Por eso repito y repito, denuncio, grito y pataleo, blasfemo y clamo al cielo y a los hombres y mujeres de buena voluntad, aunque celebremos, por fin, el acuerdo de paz: ¡17.000 niñas y niños asesinados! Víctimas inocentes. En sus sudarios blancos. "Casi 1 millón de chicos desplazados, 6.000 heridos, 21.000 dados por desaparecidos, 20.000 que han perdido a uno o ambos progenitores, 17.000 que se encuentran solos o separados de sus familias y 3.500 en riesgo de muerte por falta de alimentos o medicación", según el último informe de la ONU. Más otros miles recientes que quedar por contar. Niños trastornados, enfermos crónicos, niños perdidos deambulando entre los esqueletos de los edificios derruidos, descarnados como calaveras, niños cubiertos de sangre y polvo con sus rostros de pánico, niños mudos, niños sordos, ante el aullido apocalíptico de sus padres que, inútilmente, los están buscando. ¡Bendita paz y maldito exterminio de los mártires!

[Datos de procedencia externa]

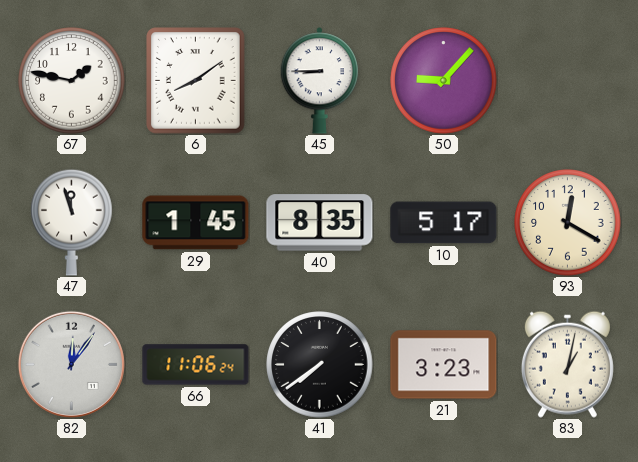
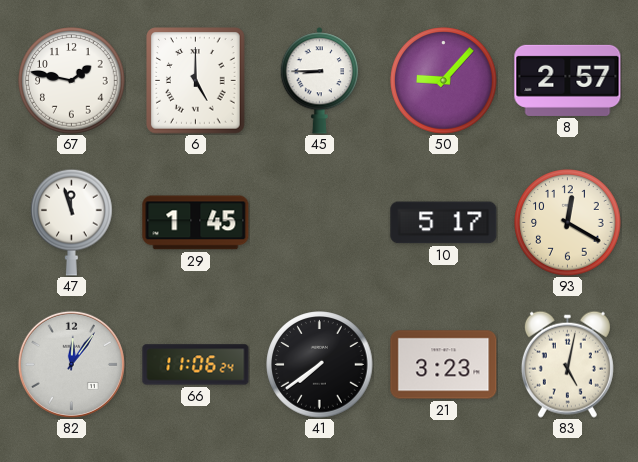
6: 8:09 -> 5:00
8: none -> 2:57
40: 8:35 -> none
83: 1:02 -> 5:02
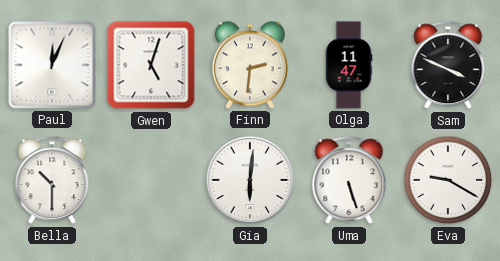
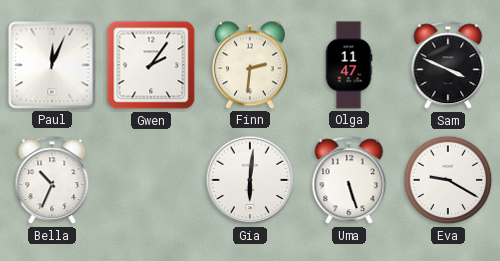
Gwen: 5:03 -> 2:06
Bella: 10:30 -> 10:34
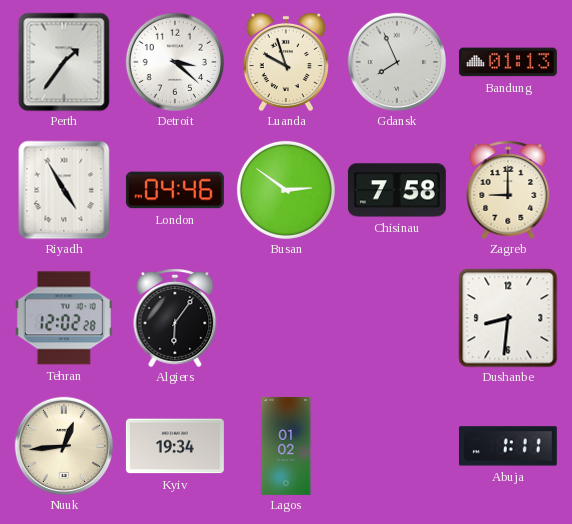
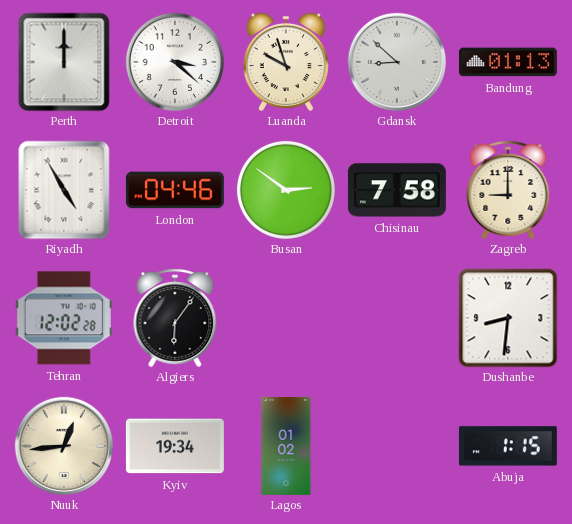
Perth: 1:36 -> 12:00
Gdansk: 7:56 -> 8:52
Abuja: 1:11 -> 1:15
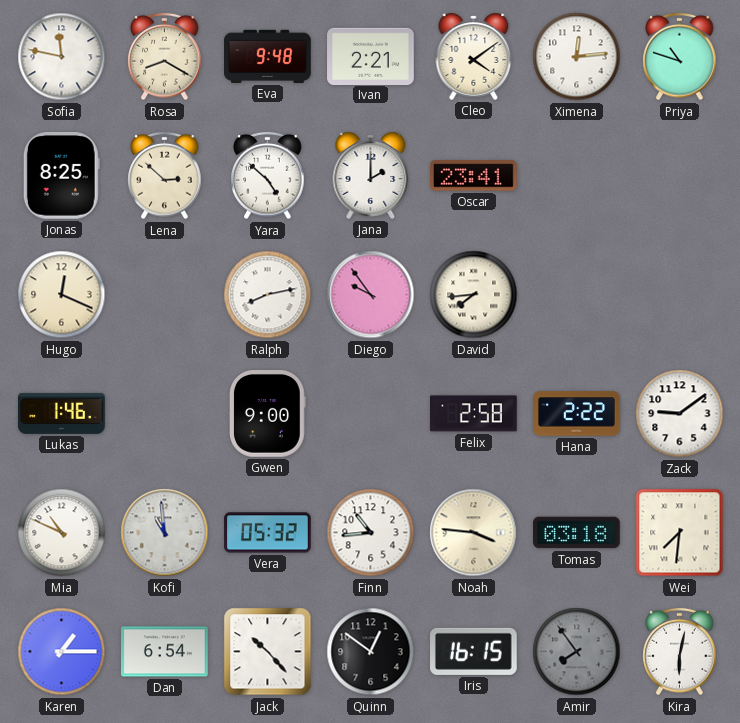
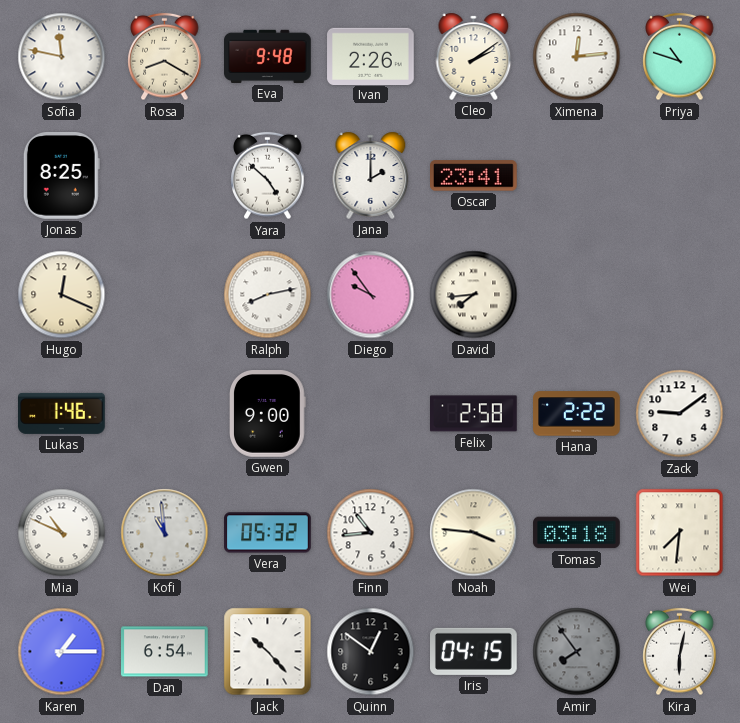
Ivan: 2:21 -> 2:26
Cleo: 4:09 -> 2:09
Lena: 2:52 -> none
Iris: 16:15 -> 04:15
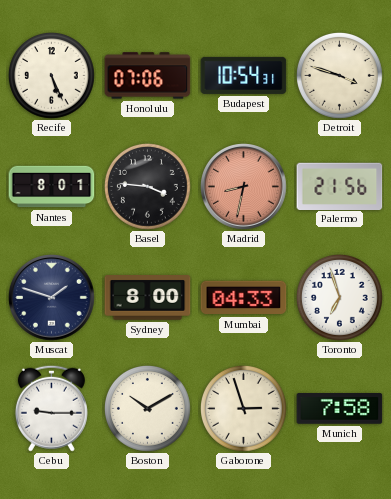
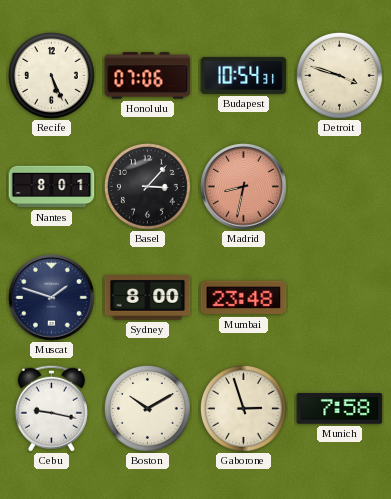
Basel: 3:46 -> 3:07
Palermo: 21:56 -> none
Mumbai: 04:33 -> 23:48
Toronto: 6:57 -> none
Cebu: 9:15 -> 9:17
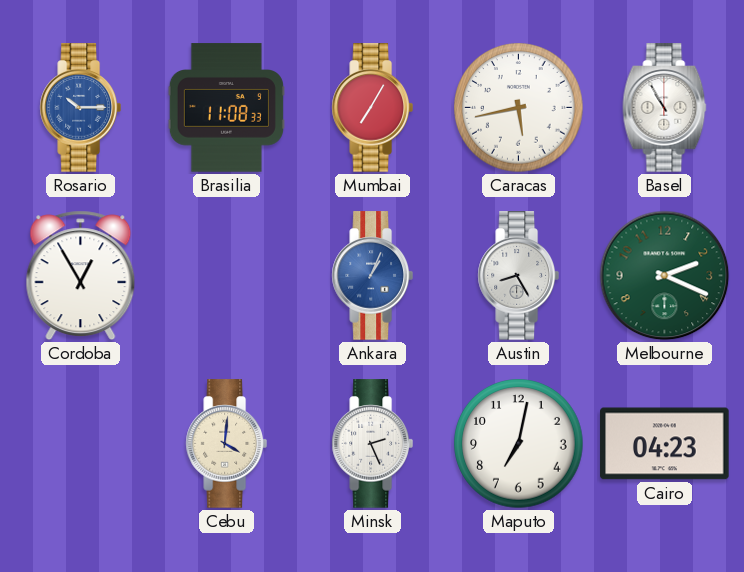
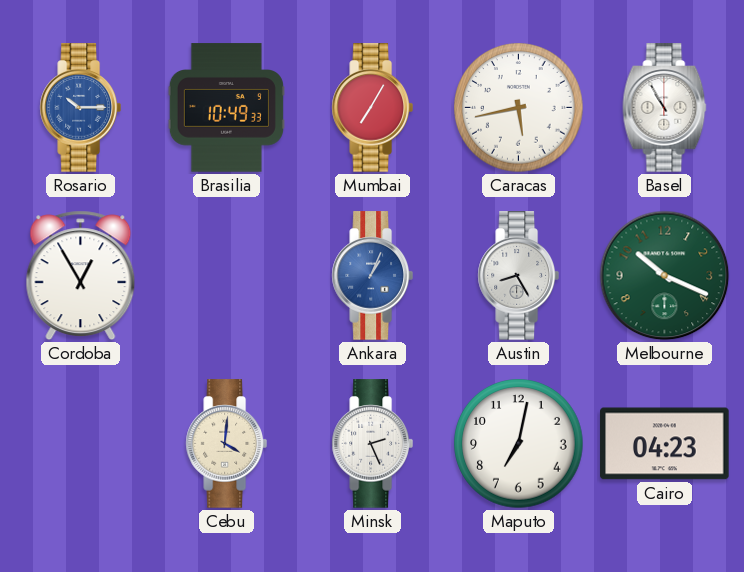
Brasilia: 11:08 -> 10:49
Melbourne: 2:19 -> 10:19
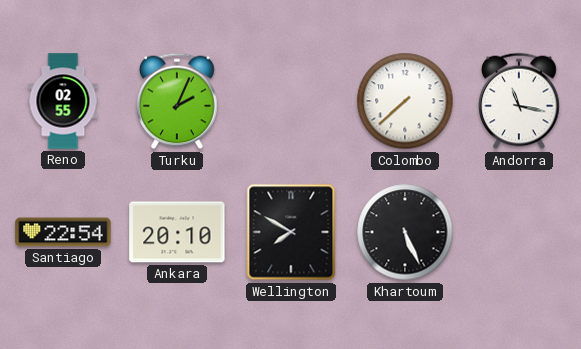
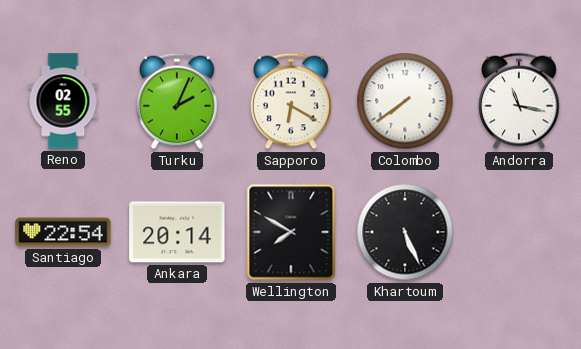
Sapporo: none -> 6:20
Colombo: 7:38 -> 7:39
Ankara: 20:10 -> 20:14
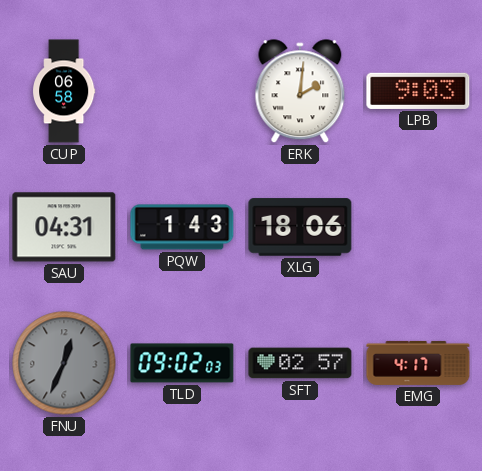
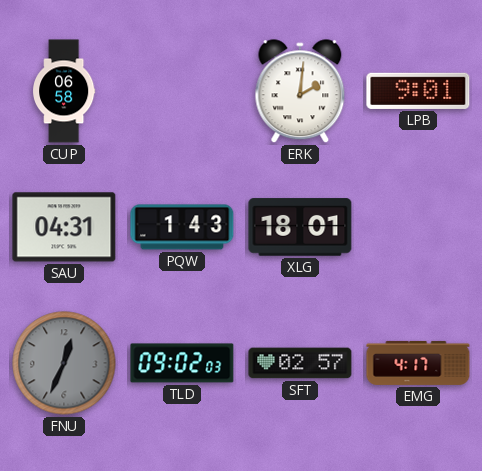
LPB: 9:03 -> 9:01
XLG: 18:06 -> 18:01
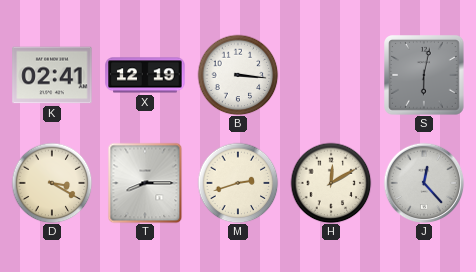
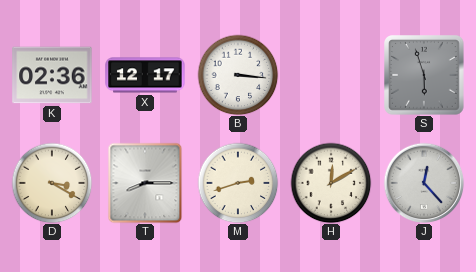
K: 02:41 -> 02:36
X: 12:19 -> 12:17
S: 6:02 -> 5:57
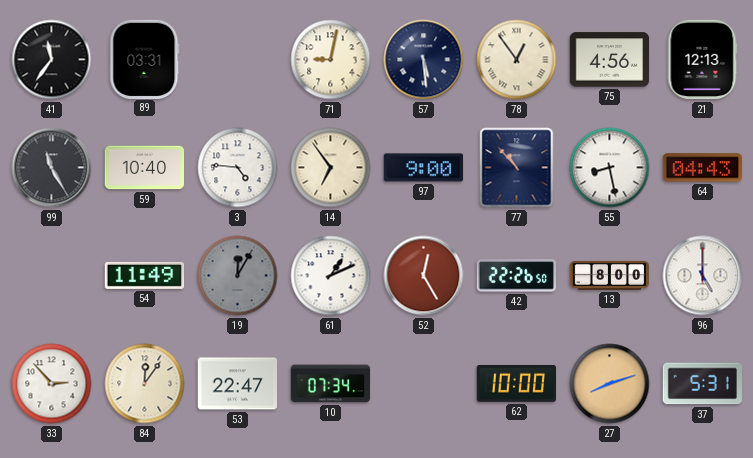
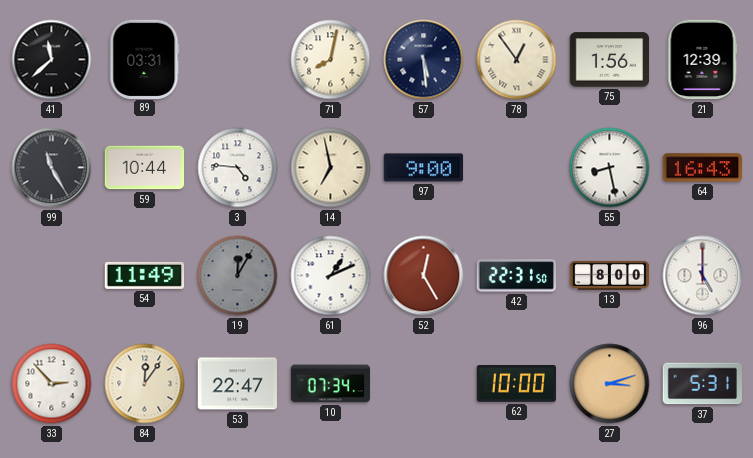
41: 11:36 -> 11:38
71: 9:02 -> 8:02
75: 4:56 -> 1:56
21: 12:13 -> 12:39
59: 10:40 -> 10:44
14: 6:54 -> 6:58
77: 10:53 -> none
64: 04:43 -> 16:43
42: 22:26 -> 22:31
27: 8:12 -> 3:12
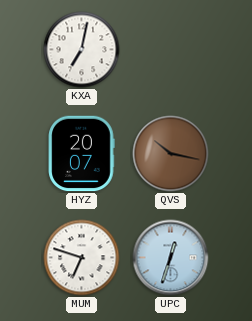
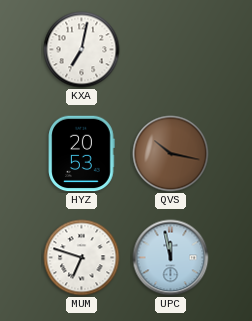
HYZ: 20:07 -> 20:53
UPC: 12:33 -> 11:58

Y ahora, cuando ya no se hablaba de ellos ni en los telediarios, no fuéramos a indigestarnos, llega el acuerdo de alto el fuego sobre el cementerio de cadáveres. Cuando la sangre de la matanza atascaba los albañales. ¡Bienvenido seas: llegas demasiado tarde! Lo que no se pudo hacer en 15 meses, se ha hecho en 4 días. Sucia e inmoral política la de ir regalando miles y miles de millones de dólares para bombas por un lado y por otro soltando discursos sobre derechos humanos. ¿Para qué? Tras el silencio de unos meses, regresan a las portadas y a los grandes titulares, a las tertulias y rotativas, de nuevo son noticia, todos convertidos en cifras, para echar las cuentas de las altas y las bajas: 46.700 gazatíes por 400 soldados israelíes. La aplicación de su ley del talión, con su ojo por ojo y diente por diente, les ha salido un poco desequilibrada: por cada soldado de Israel, más de 116 palestinos muertos. En su inmensa mayoría mujeres y niños. Por eso, no lo llaméis guerra, sino matanza. Borrón y cuenta nueva para que empiece la subasta – ¿quién da más? – de la ayuda humanitaria, las empresas para el negocio de la reconstrucción, los suministros y las funerarias, los créditos a pagar que impone la gran banca antes de que comience la próxima “liquidación”, la lonja de la hipocresía y de la pasta. Bajo la premisa: ¡Hagan juego, señores, cuanto más pongas ahora, más recibirás luego!
Aunque nadie te haya dicho que, en tanto se firman los papeles y recogen los bártulos del genocidio, el despiadado invierno del “pueblo elegido” seguirá matando a los bebés palestinos de frío, a los pocos días de nacer, en brazos de sus madres. Mientras las orcas enloquecidas de dolor surcan los mares.